S’entraider pour vivre avec le traumatisme

Porté par l’APF France Handicap, un nouveau Groupe d’entraide mutuelle vient de voir le jour à Poitiers, pour et par les personnes cérébrolésées. Un lieu de partage dans leur vie d’après.

Claire Brugier

Le7.info

« J’ai eu droit à un petit bonus de vie, alors j’arrête d’être pressé. » Bruno Denoues ose enfin regarder la page blanche devant lui. « J’ai l’impression de me réveiller après plusieurs années, répète-t-il. J’ai eu un grave problème cardiaque dû au tabac. J’ai tout récupéré, sauf cette satanée mémoire ! Pour moi, ce qui s’est passé hier est très vague. » Privé d’oxygène trop longtemps, son cerveau a subi des lésions, elles ont chamboulé sa vie. « J’ai perdu ma famille, ma femme et mes enfants qui sont restés à Saint-Nazaire, et je vais être mis à la retraite par l’Education nationale à 46 ans. J’étais instit. Toute ma vie est par terre et je dois la remonter. J’ai tellement de chemins qui s’offrent à moi. »
Les mots disent une envie d’avancer mais le ton reste encore résigné. Un stage dans un studio d’enregistrement -« j’étais musicien », confie-t-il-, le chemin de Saint-Jacques de Compostelle… Le quadragénaire doit se construire une autre vie. Alors logiquement, il a poussé la porte du Groupe d’entraide mutuelle (Gem) pour les personnes cérébrolésées qui vient d’ouvrir dans le quartier de Bel-Air, à Poitiers. « Pour rencontrer des personnes qui ont un problème similaire au mien, voir comment on se reconstruit après ça. » Avec une maladie invisible.

Lutter contre l’isolement

Porté par APF France handicap, avec le soutien de l’Association des familles de traumatisés crâniens, le nouveau Gem -il en existe déjà dans la Vienne dédiés aux troubles psychiques et au spectre autistique- est non seulement destiné aux personnes cérébrolésées mais il est géré par elles, loin de toute contrainte médicale ou administrative. Le Gem est un groupe volontairement informel. « Les membres en sont les acteurs. A eux de créer l’identité de leur Gem », précise Léa Gouaichault, l’une des deux salariés de la structure. « Nous ne sommes là que pour impulser les choses, voir ce que l’on peut faire avec eux pour lutter contre l’isolement », reprend son collègue Pierre Bourry.

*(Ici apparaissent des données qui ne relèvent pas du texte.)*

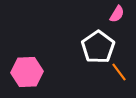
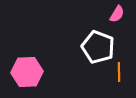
white pentagon: rotated 16 degrees counterclockwise
orange line: rotated 36 degrees clockwise
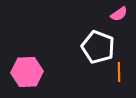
pink semicircle: moved 2 px right; rotated 24 degrees clockwise
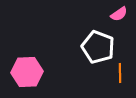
orange line: moved 1 px right, 1 px down
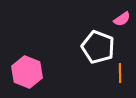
pink semicircle: moved 3 px right, 5 px down
pink hexagon: rotated 24 degrees clockwise
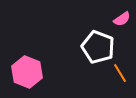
orange line: rotated 30 degrees counterclockwise
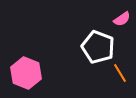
pink hexagon: moved 1 px left, 1 px down
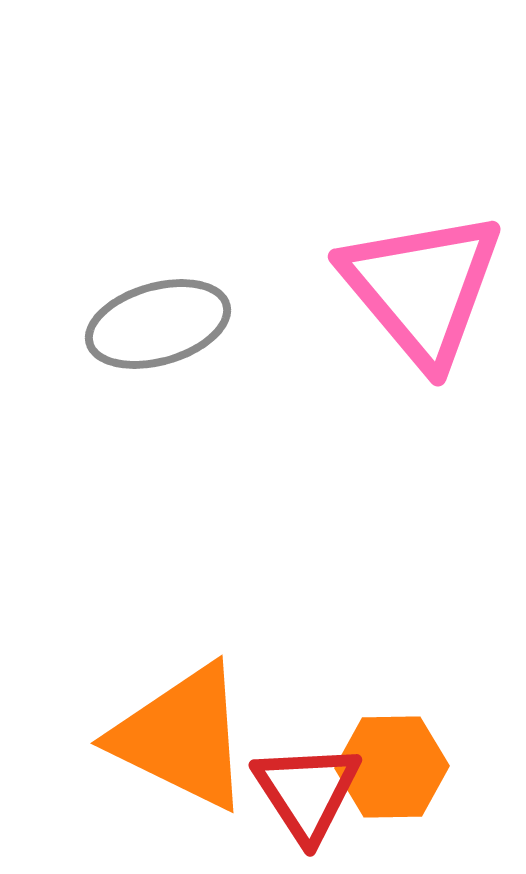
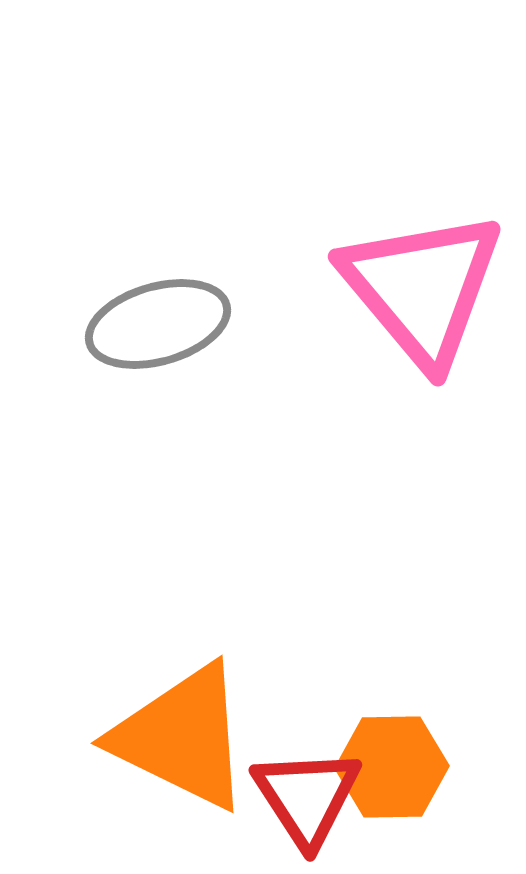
red triangle: moved 5 px down
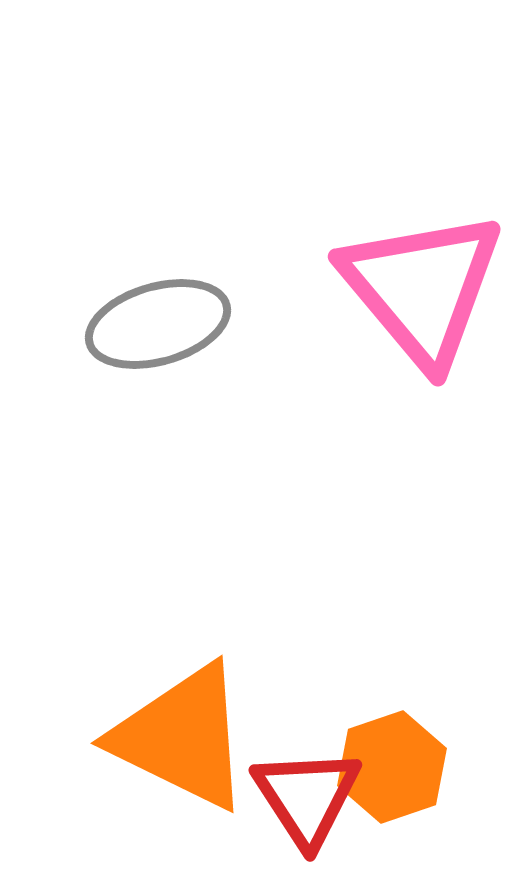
orange hexagon: rotated 18 degrees counterclockwise
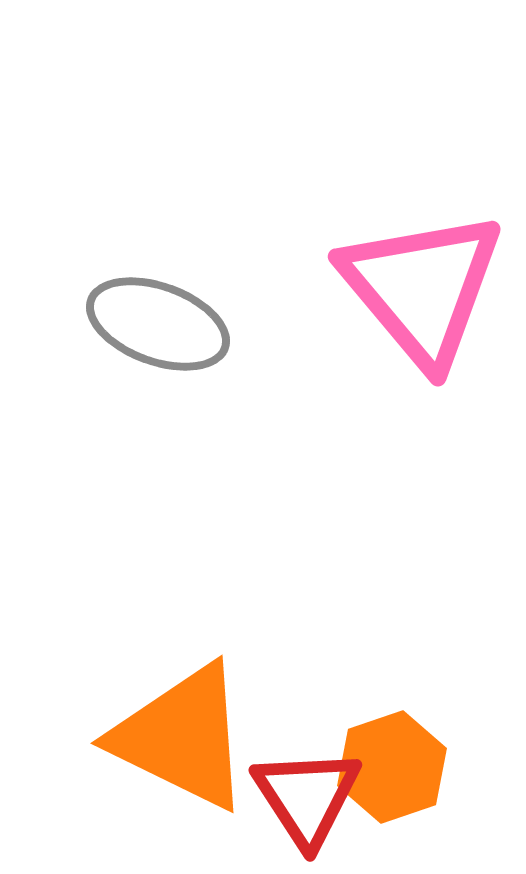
gray ellipse: rotated 36 degrees clockwise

Marc Degras connaît le principe. Il a un temps fréquenté le Gem de Niort. « C’était beaucoup mieux que de rester à l’hôpital, on faisait des sorties à la mer, des visites de châteaux, on jouait à la pétanque, aux fléchettes, on organisait des repas de fête… » Depuis 1983, il vit avec les séquelles d’un accident de deux-roues. Il avait 18 ans et travaillait comme employé technico-commercial dans une société de vente par correspondance. Il n’a plus jamais retravaillé. Invalidité. « Une mobylette contre un 
38 tonnes… J’ai eu trois fractures du crâne, un bras, une jambe, six côtes cassés, une épaule démise… » L’inventaire est sans fin. « Je suis resté quatre mois à l’hôpital puis j’ai eu un an de convalescence. Je suis devenu épileptique et, lors d’une opération, ils m’ont sectionné les sinus. Je n’ai plus ni goût ni odorat, juste le sucré et le salé. » Au fil du temps, plus de trente ans, Marc a appris à vivre avec tout ça. Le cheminement peut être long, le Gem est aussi là pour l’accompagner.